Late in the day today I looked down to notice that my right boot and pant leg were wet. Upon inspection I found that my fork seal had blown out and leaked fork oil all over the right side of the bike and the right side of me. Great…
A few more desert days on the way south (ya, there’s LOTS of desert here). I’m driving up a hill and pass a slow moving truck in a no passing zone. When I make it around the corner there’s a police man waiving me over. Here we go… It was a set up. Trucks crawl up this hill and I imagine that they’re always passed by traffic. The police sit at the top of the hill around the bend, with a clear view of the entire scene. This time I definitively broke the law and I tried a new approach. I pulled off the road and dropped the bike (on accident). I pulled off my helmet and moaned that I was tired. I half struggled to pick up the bike and finally got around to making introductions with the police. They proceeded to explain what I did wrong. One man said I was getting a ticket. Then the other man pulled him aside and after some talking (they must have felt bad for me for dropping the bike) they let me go without a ticket!

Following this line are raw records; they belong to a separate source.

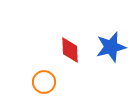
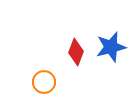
red diamond: moved 6 px right, 2 px down; rotated 24 degrees clockwise
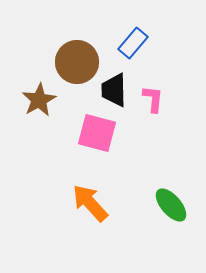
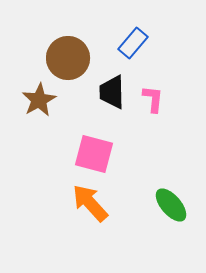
brown circle: moved 9 px left, 4 px up
black trapezoid: moved 2 px left, 2 px down
pink square: moved 3 px left, 21 px down
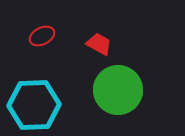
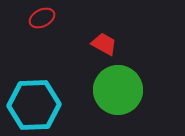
red ellipse: moved 18 px up
red trapezoid: moved 5 px right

As I pulled away I heard some loud clunking. Crap, I thought, my transmission is screwed. I take a better look at the bike and notice that it’s not the transmission. The chain is loose, ridiculously loose. So loose that I’m convinced something must have broke (axle, subframe, front sprocket, something). Nope, it’s just crazy loose. I also look at my rear sprocket in detail for the first time. They are both shot, dead. It’s only 30 miles to La Serena so I tighten up my chain and roll on. It’s clicking like crazy and I saw to myself over and over, “just keep going, just keep going” and I eventually make it to La Serena.
The next day in La Serena I stop into Tonino Motorsports and those guys really hooked me up. Without an appointment, I stroll in mid morning and they get working straight away. A new fork seal, new fork oil, new engine oil, air filter cleaning, new chain and sprocket and fixing the heated grips. They even set me up with a FREE set of brake pads as well as a FREE (Chinese) front tire! All finished by the end of the day at a fair price (although parts in Chile are almost double the U.S. price!). Let’s hope this is the last mechanical servicing of the trip.
Old sprocket – very worn!
Tonino Motorsports Crew
South south south and I reach Concon where I stay at a small B&B. The owner is taking care of 3 children displaced from the earthquake. He invites me to dinner and I chat with the kids all evening. It wasn’t until 30 minutes into our conversation that I had to ask them to talk slower so I could understand. Up until then they thought I was Chilean and they are shocked to learn that I’m from the States. It was a fun evening learning about these kids and about the earthquake. I continuously surprise myself with how good my Spanish skills are! Granted, I’m still terrible but I was able to have a conversation for hours. Awesome.
In the morning I head to the Argentina border. On the way I pass lots of women on the side of the road selling food. I’m hungry and curious to see what they have to offer. Dulces (Sweets)! The woman gives me one as a gift and I buy a second. Delicious…
I climb the stupendous mountainside up to the border. The official asks me if I felt the 7.2 magnitude earthquake that happened just 20 minutes ago. WHAT!?!? I felt nothing and good thing as I was riding up a precariously steep slope with prime rock fall… How do you like these curves?